As if the Indian government’s failed efforts to sell a stake in Air India weren’t enough, the national carrier has now flown into another storm.
Air India is reportedly probing some of its pilots for gaming the duty roster to make extra money. Some senior officials, too, are being investigated in the matter.
The pilots are alleged to have manipulated a well-known company rule to make some quick extra bucks through unofficial agreements among themselves.
A New Delhi-based aviation consultant explained the alleged modus operandi: To incentivise its pilots, Air India ensures that all those who fly a minimum of 40 hours a month are officially deemed to have flown 70 hours instead. The airline then pays these pilots for 70 hours. Now, some pilots manipulate this rule by flying only 40 hours and passing the extra 30 hours to another pilot. This other pilot then adds the first pilot’s 30 hours to his or her own 70 official hours. The second pilot is obviously paid for 100 hours of flying. This means the airline is effectively paying the two pilots for 170 cumulative hours although the two only flew 140 hours.
An Air India spokesperson told Quartz that this is an administrative issue and the airline is looking into it.
“There has been a problem in the past, too, because of this rule,” Mark Martin, founder and CEO at Martin Consulting, told Quartz. “The rostering rule itself is dubious. Rules have been modified and changed more than twice.”
Meanwhile, the Indian Commercial Pilots’ Association (ICPA), which represents over 800 Air India pilots who operate the narrow-body Airbus fleet, has asked Air India to probe all its pilots, including the ones that fly Boeing aircraft. In a letter written to the airline, the ICPA has blamed gross mismanagement in the roster system for the variation in flying hours, the Press Trust of India reported.
“If Air India feels that the current duty-hour rules are affecting the finances of the airline, then the restrictive ‘flight duty time limitation’ with 90 hours per month of flying should be reintroduced with immediate effect,” the letter said.
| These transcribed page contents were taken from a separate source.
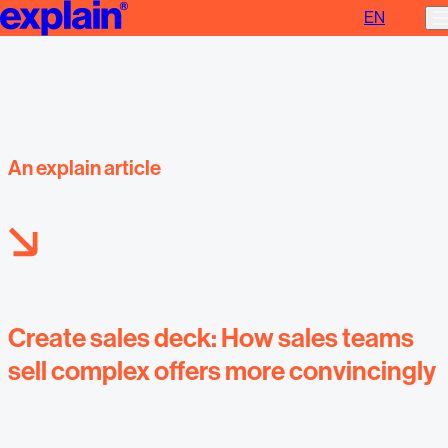
EN
Create sales deck
An explain article
Create sales deck: How sales teams
sell complex offers more convincingly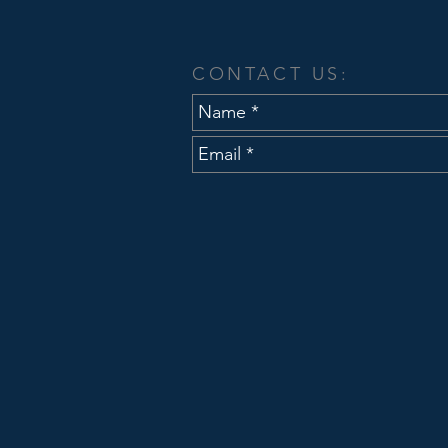
CONTACT US: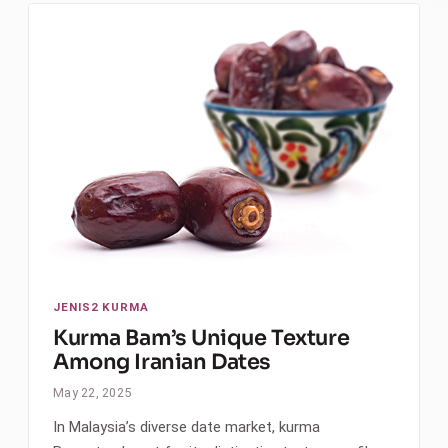
JENIS2 KURMA
Kurma Bam’s Unique Texture
Among Iranian Dates
May 22, 2025
In Malaysia’s diverse date market, kurma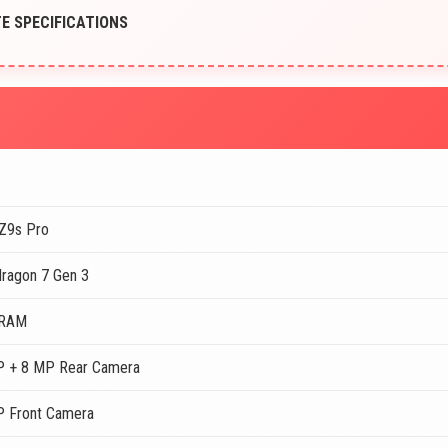
TE SPECIFICATIONS
Z9s Pro
ragon 7 Gen 3
 RAM
 + 8 MP Rear Camera
 Front Camera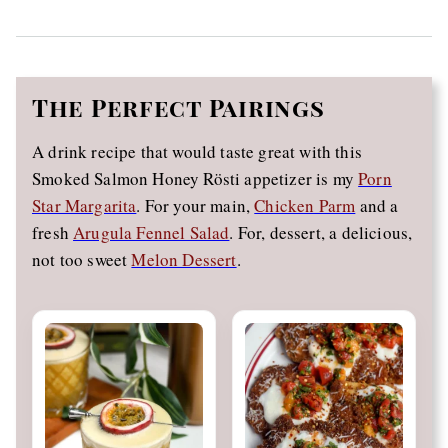
The
Perfect Pairings
A drink recipe that would taste great with this
Smoked Salmon Honey Rösti appetizer is my
Porn
Star Margarita
. For your main,
Chicken Parm
and a
fresh
Arugula Fennel Salad
. For, dessert, a delicious,
not too sweet
Melon Dessert
.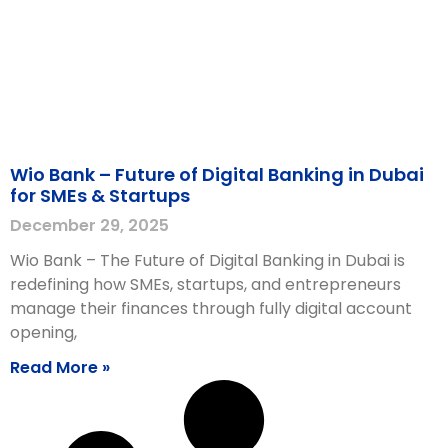
Wio Bank – Future of Digital Banking in Dubai
for SMEs & Startups
December 29, 2025
Wio Bank – The Future of Digital Banking in Dubai is
redefining how SMEs, startups, and entrepreneurs
manage their finances through fully digital account
opening,
Read More »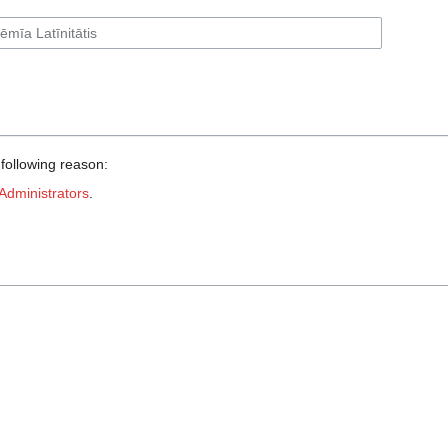
 following reason:
Administrators
.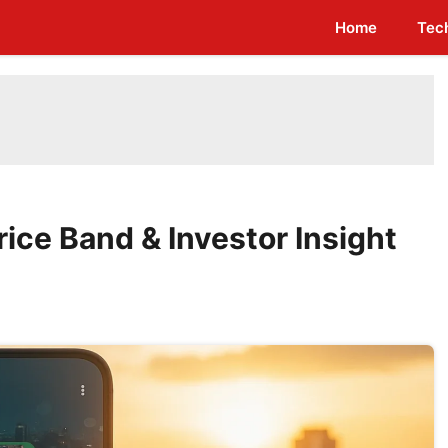
Home
Tec
ice Band & Investor Insight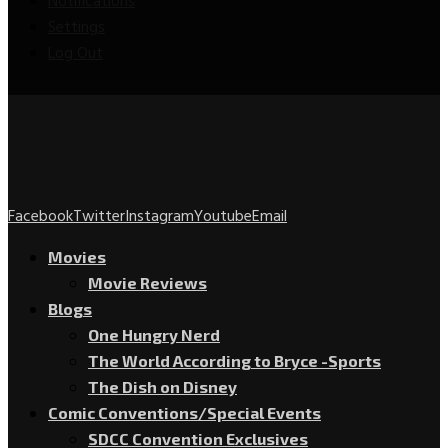
Notifications
Settings
Log Out
Facebook
Twitter
Instagram
Youtube
Email
Movies
Movie Reviews
Blogs
One Hungry Nerd
The World According to Bryce -Sports
The Dish on Disney
Comic Conventions/Special Events
SDCC Convention Exclusives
According to another aviation consultant who didn’t want to be named, Air India suffers from an acute shortage of pilots and the 1,800 it has now are just not enough. “There’s an increasing need to push pilots to fly more,” the consultant said.
The airline must look at some international models and come up with a new method to prepare pilots’ rosters and pay them, analysts observed. “A working committee set up by the aviation ministry and the pilots’ guild should come up with a new working model,” Martin said.